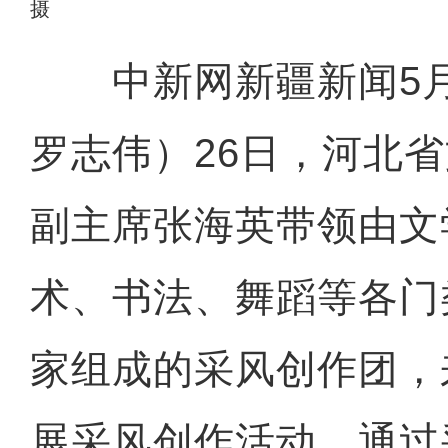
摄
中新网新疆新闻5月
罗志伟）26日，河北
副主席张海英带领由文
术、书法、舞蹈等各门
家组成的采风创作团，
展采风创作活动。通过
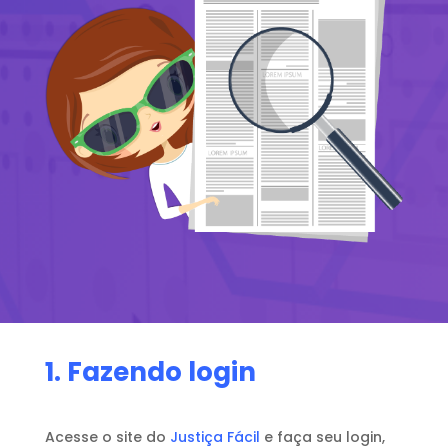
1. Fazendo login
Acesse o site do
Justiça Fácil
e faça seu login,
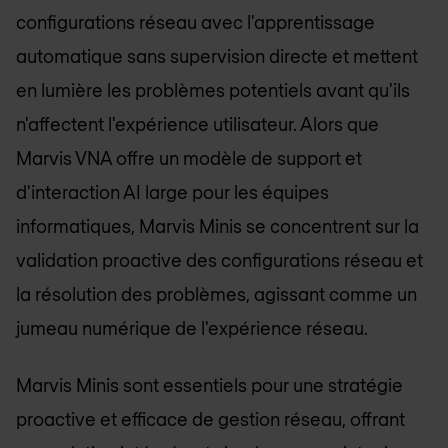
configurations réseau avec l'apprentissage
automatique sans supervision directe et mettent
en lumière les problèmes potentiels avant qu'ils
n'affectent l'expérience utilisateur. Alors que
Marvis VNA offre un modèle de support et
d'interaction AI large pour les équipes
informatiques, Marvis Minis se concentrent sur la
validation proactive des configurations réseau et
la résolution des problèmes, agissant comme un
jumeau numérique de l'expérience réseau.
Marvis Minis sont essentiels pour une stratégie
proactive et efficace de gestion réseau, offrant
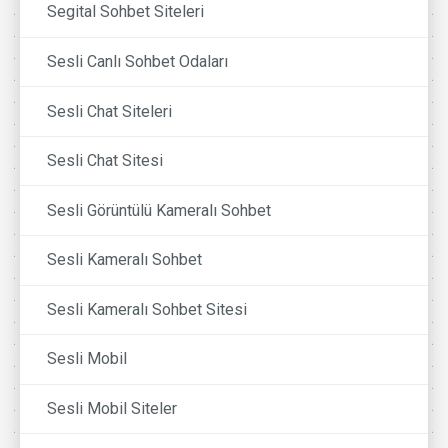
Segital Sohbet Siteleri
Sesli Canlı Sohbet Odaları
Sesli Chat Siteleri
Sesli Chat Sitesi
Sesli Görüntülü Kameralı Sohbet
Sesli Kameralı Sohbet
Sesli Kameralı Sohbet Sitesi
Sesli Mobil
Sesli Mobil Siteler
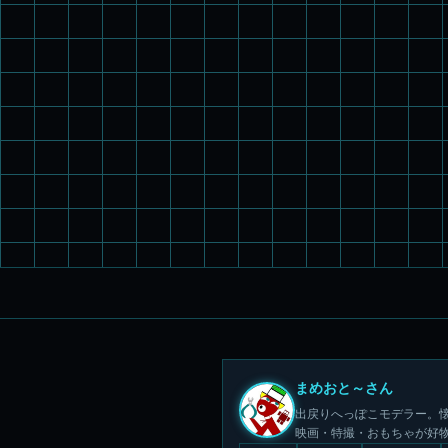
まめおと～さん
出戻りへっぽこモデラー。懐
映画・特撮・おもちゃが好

============

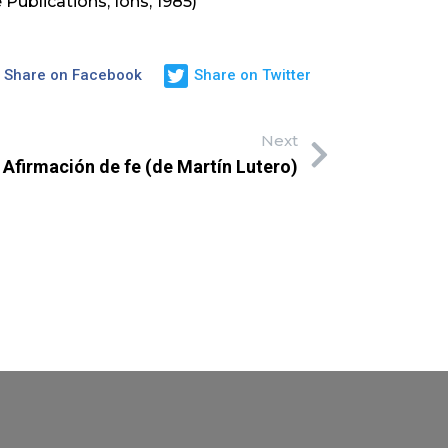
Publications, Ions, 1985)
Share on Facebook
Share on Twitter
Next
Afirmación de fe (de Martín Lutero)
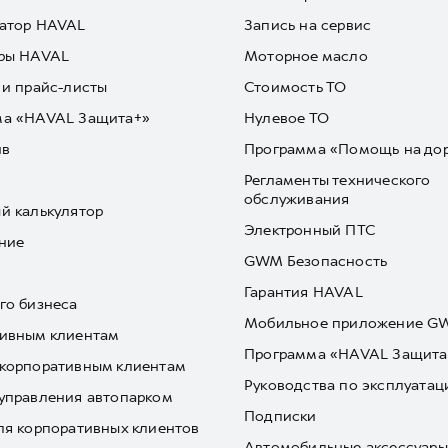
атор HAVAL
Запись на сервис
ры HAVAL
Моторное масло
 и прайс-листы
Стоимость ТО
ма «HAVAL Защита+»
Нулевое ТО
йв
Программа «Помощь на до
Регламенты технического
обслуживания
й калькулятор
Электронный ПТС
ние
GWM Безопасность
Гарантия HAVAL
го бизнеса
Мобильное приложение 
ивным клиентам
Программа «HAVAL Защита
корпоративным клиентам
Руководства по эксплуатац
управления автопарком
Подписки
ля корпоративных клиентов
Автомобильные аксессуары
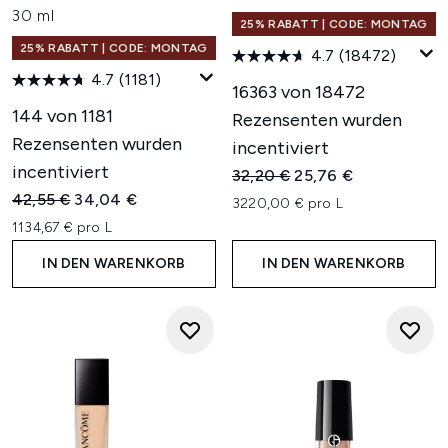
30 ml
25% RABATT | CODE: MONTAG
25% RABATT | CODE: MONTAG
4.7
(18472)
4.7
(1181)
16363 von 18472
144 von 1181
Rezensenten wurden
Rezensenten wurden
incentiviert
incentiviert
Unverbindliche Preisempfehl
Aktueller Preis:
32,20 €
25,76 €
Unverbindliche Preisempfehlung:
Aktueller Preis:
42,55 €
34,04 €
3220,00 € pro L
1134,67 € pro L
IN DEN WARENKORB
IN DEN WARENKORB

============

Work instructions: If a line in the entries contains "proactive", copy it.

Exercise result:
validation proactive des configurations réseau et
proactive et efficace de gestion réseau, offrant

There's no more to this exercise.